Using Vector DB Retrieval
Vector database retrieval allows you to fetch relevant data from an external vector database based on similarity searches. By configuring a retrieval column, you can dynamically query stored vectors and integrate contextually relevant information into your dataset.
Following steps are required to configure and retrieve from vector database to create dynamic column.
1. Select a Dataset
Before configuring retrieval, ensure you have selected a dataset. If no dataset is available, follow the steps to Add Dataset on the Future AGI platform.
2. Access the Retrieval Interface
- Navigate to your dataset under Build.
- Click on the Add Columns button (+) in the top-right menu.
- Select column type
- Under Dynamic Columns, select Retrieval.
3. Configure Retrieval Settings
The Retrieval panel will appear, where you need to configure key parameters.
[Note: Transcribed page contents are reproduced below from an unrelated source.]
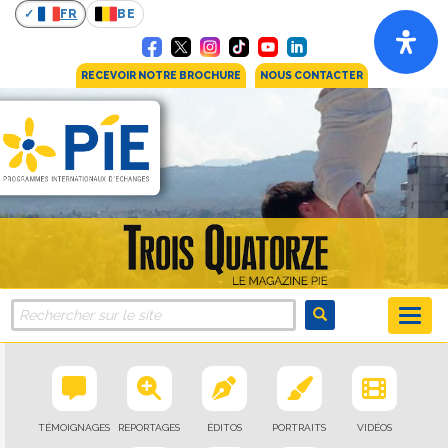
FR
BE
RECEVOIR NOTRE BROCHURE
NOUS CONTACTER
TÉMOIGNAGES
REPORTAGES
ÉDITOS
PORTRAITS
VIDÉOS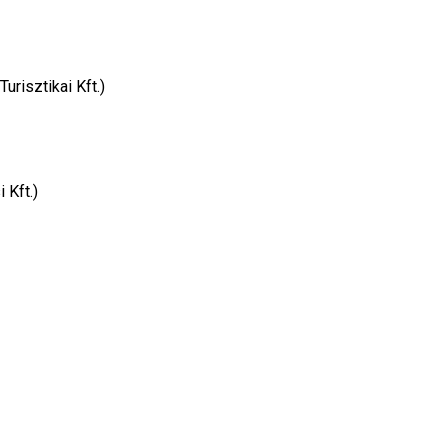
urisztikai Kft.)
 Kft.)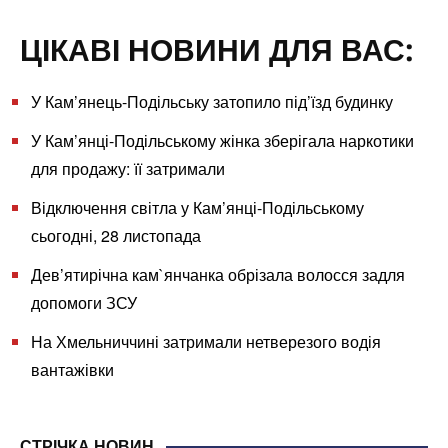
ЦІКАВІ НОВИНИ ДЛЯ ВАС:
У Кам’янець-Подільську затопило під’їзд будинку
У Кам’янці-Подільському жінка зберігала наркотики
для продажу: її затримали
Відключення світла у Кам’янці-Подільському
сьогодні, 28 листопада
Дев’ятирічна кам`янчанка обрізала волосся задля
допомоги ЗСУ
На Хмельниччині затримали нетверезого водія
вантажівки
СТРІЧКА НОВИН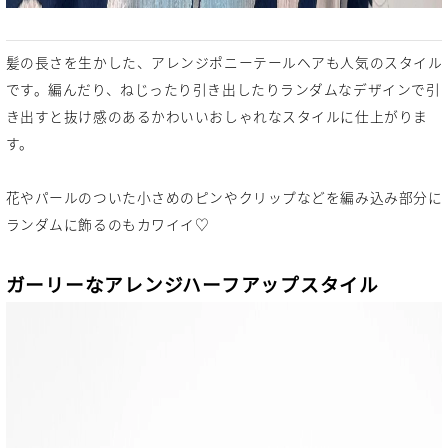
髪の長さを生かした、アレンジポニーテールヘアも人気のスタイル
です。編んだり、ねじったり引き出したりランダムなデザインで引
き出すと抜け感のあるかわいいおしゃれなスタイルに仕上がりま
す。
花やパールのついた小さめのピンやクリップなどを編み込み部分に
ランダムに飾るのもカワイイ♡
ガーリーなアレンジハーフアップスタイル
Assign a name, and follow below steps:
Choose a Vector Database
- Select a vector database from the available options:
- Pinecone
- Qdrant
- Weaviate
Choose the Column
- Select the column in your dataset that will be used as the query reference.
- This column will contain the data points that are used to fetch similar items from the vector database.
Database Authentication
- You need to provide an API Key for authentication for vector database.
- Click on “Create Secret” if setting up first time. A pop-up window will appear, where you have save the API key to authenticate the vector database.
Database Configuration
To establish a connection between your dataset and the vector database, you must configure additional settings:
- Index Name: This is the name of the index in the vector database where your embeddings are stored. The Index Name helps the system locate and retrieve relevant vectors. Ensure that the name entered matches the index that contains your stored embeddings.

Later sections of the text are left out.